Quick trip to Berlin in a roundabout trip home from orientation. What a torturous history this city has had! I can't think of any other city with quite so dramatic a past in the last 100 years.
This building from which Hitler ruled was practically a vacant lot when I first visited in 1995, not long after the wall came down. This was the place where the Soviet soldier famously planted the Russian flag in 1945.
Church of Remembrance
These remains of the original Kaiser Wilhelm Gedächtnis Kirche are currently hidden under restoration, but they are a reminder of the relentless bombing we did of Germany until Hitler was finally defeated. I asked a friend yesterday where the bunker was where he committed suicide and I guess it is kept a secret so that no one will make it into a shrine. What a complete loser Hitler was, this man that ran the German people--not even really his people since he was Austrian--into the ground.

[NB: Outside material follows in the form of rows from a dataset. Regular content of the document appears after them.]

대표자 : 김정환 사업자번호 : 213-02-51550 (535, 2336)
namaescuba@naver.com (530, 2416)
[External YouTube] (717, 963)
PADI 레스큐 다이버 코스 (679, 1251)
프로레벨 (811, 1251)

As if getting bombed to bits wasn't enough punishment for the citizens of Berlin, they were then divided into east and west by the Russians until finally the Berlin Wall was built in 1961. There's a line in the road now that runs in front of the Brandenburg Gate where the wall and the beginning of No Man's Land used to be. The wall came down of course in 1989.

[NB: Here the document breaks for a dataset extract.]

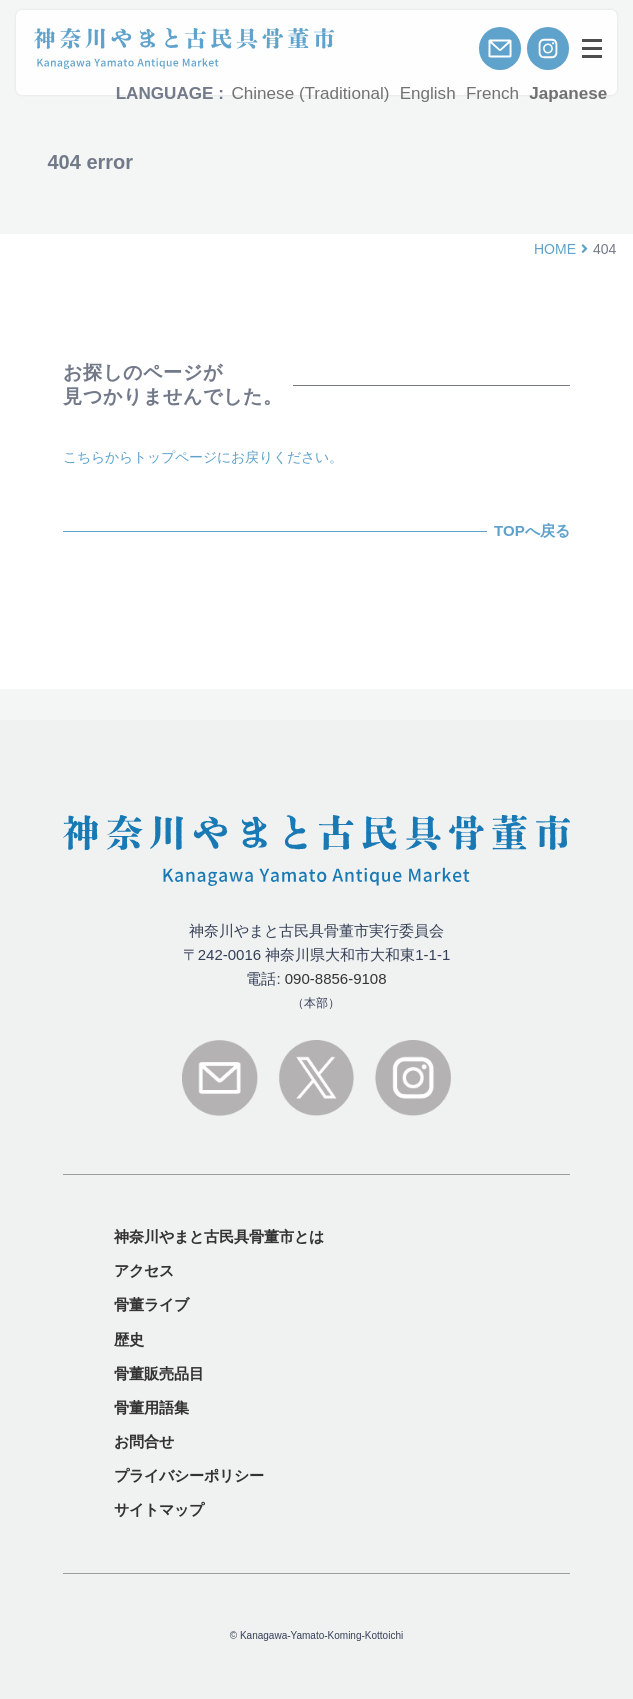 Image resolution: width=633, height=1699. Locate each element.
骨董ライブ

One of the most bustling places in town now is the Alexanderplatz in what was formerly East Berlin. I saw that they are now line jumping from the top of the Park City Hotel where we stayed last time for several days in 2004. The Eastern part of the city is now far more integrated into the city than when I first visited in 1995. Unification was in 1990.
So ruled by Hitler, bombed to bits by the Allies, divided by the Russians, unified again in 1990. I don't think even Jerusalem can claim such a torturous history these last seventy years.